Мы заметили, что у больных и умирающих все чаще отнимали обручальные кольца. Но мое кольцо пока было при мне. Оно было сделано из кольца моего покойного отца, так же как и кольцо моей жены. Я не хотел, чтобы чужой человек завладел этой семейной реликвией. Я расплавил кольцо на огне, превратив его в маленький золотой шарик, и спрятал. Никто не смог у меня его украсть.

Однажды вечером заболел переводчик Хаси. У него началась лихорадка и бред. Я диагностировал типичную сыпнотифозную сыпь, увеличение селезенки и покраснение склер. Санитар явился к доктору Шмидену и объявил, что его преследуют больные. У него тоже начался бред. Серьезно заболевали люди, которые незадолго до этого чувствовали себя вполне сносно. Теперь и доктор Шмиден признал, что единственной причиной симптомов мог быть сыпной тиф.

С этого момента мы начали переводить всех вновь заболевших в одно из боковых помещений правой галереи. Я приказал поставить там светильник и емкость с раствором хлорида ртути и постарался организовать дезинсекцию одежды. Хаси был очень беспокоен. Прожил он недолго. Лихорадка продолжала косить наших больных.

Однажды вечером пришел русский часовой и сказал, чтобы доктор Шмиден через пять минут явился к коменданту. Доктор Шмиден оделся и застегнул ранец. Часовой торопил. На мужественном лице врача не было и следа тревоги. Живые карие глаза излучали глубоко человечное тепло. Мы окружили доктора Шмидена. Он пожал нам руки и ушел.

Должность начальника госпиталя занял доктор Лейтнер. Постепенно все успокоились. Было заметно, что переводчик Шлёссер очень неловко чувствует себя среди нас. Мы становились все более немногословными.

Я поднялся наверх, чтобы глотнуть немного свежего воздуха. Правда, я уже чувствовал какую-то слабость и вялость. Я стоял на краю площадки, когда меня кто-то окликнул снизу, из балки. Я посмотрел и увидел говорившего по-немецки адъютанта генерала-хирурга.
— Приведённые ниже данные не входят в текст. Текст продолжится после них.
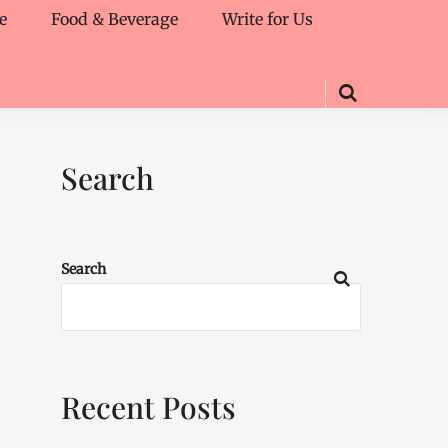
e
Food & Beverage
Write for Us
Search
Search
Recent Posts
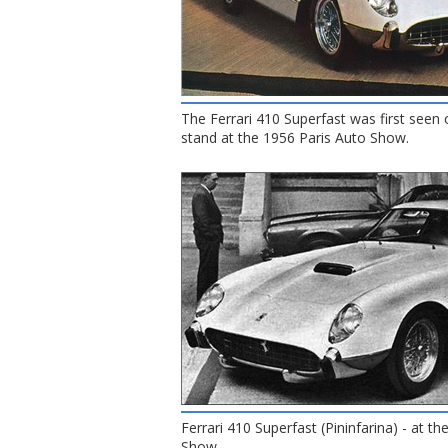
The Ferrari 410 Superfast was first seen 
stand at the 1956 Paris Auto Show.
Ferrari 410 Superfast (Pininfarina) - at t
Show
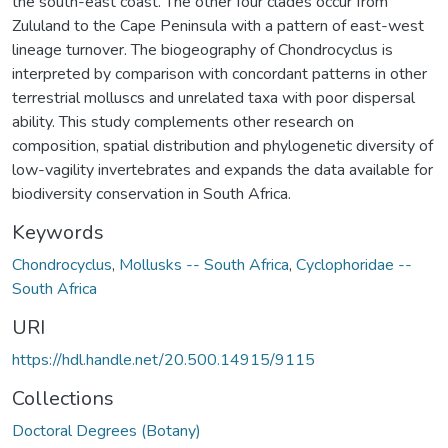
the south-east coast. The other four clades occur from
Zululand to the Cape Peninsula with a pattern of east-west
lineage turnover. The biogeography of Chondrocyclus is
interpreted by comparison with concordant patterns in other
terrestrial molluscs and unrelated taxa with poor dispersal
ability. This study complements other research on
composition, spatial distribution and phylogenetic diversity of
low-vagility invertebrates and expands the data available for
biodiversity conservation in South Africa.
Keywords
Chondrocyclus
,
Mollusks -- South Africa
,
Cyclophoridae --
South Africa
URI
https://hdl.handle.net/20.500.14915/9115
Collections
Doctoral Degrees (Botany)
Он обратился ко мне: «Скажите коменданту, чтобы он спускался к нам». Я подошел к часовому и на ломаном русском языке передал то, что сказал мне адъютант. Вскоре появился комендант. Он сразу все понял. Он взял с собой свой маленький рюкзак и спустился в балку, к адъютанту. Больше мы его не видели.

Весь остаток дня мы делали обходы, а затем собрались в комнате начальника госпиталя и принялись искать вшей, а потом стали раскладывать пасьянсы. События этого дня подействовали на нас угнетающе. Мы сделали противотифозные прививки всем, кто контактировал с больными, – кроме тех, у кого были больны соседи по нарам. Я тоже сделал себе прививку – уже пятую по счету.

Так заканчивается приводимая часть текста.